**What is required:** Leaving out any pictures, print the entries that follow exactly as they stand.
**** Data to examine
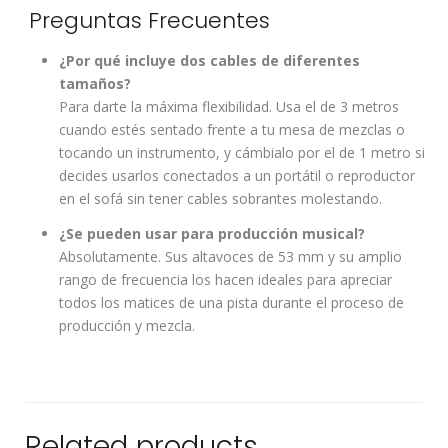
Preguntas Frecuentes
¿Por qué incluye dos cables de diferentes
tamaños?
Para darte la máxima flexibilidad. Usa el de 3 metros
cuando estés sentado frente a tu mesa de mezclas o
tocando un instrumento, y cámbialo por el de 1 metro si
decides usarlos conectados a un portátil o reproductor
en el sofá sin tener cables sobrantes molestando.
¿Se pueden usar para producción musical?
Absolutamente. Sus altavoces de 53 mm y su amplio
rango de frecuencia los hacen ideales para apreciar
todos los matices de una pista durante el proceso de
producción y mezcla.
Related products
********
**Output for this exercise:**
Preguntas Frecuentes
¿Por qué incluye dos cables de diferentes
tamaños?
Para darte la máxima flexibilidad. Usa el de 3 metros
cuando estés sentado frente a tu mesa de mezclas o
tocando un instrumento, y cámbialo por el de 1 metro si
decides usarlos conectados a un portátil o reproductor
en el sofá sin tener cables sobrantes molestando.
¿Se pueden usar para producción musical?
Absolutamente. Sus altavoces de 53 mm y su amplio
rango de frecuencia los hacen ideales para apreciar
todos los matices de una pista durante el proceso de
producción y mezcla.
Related products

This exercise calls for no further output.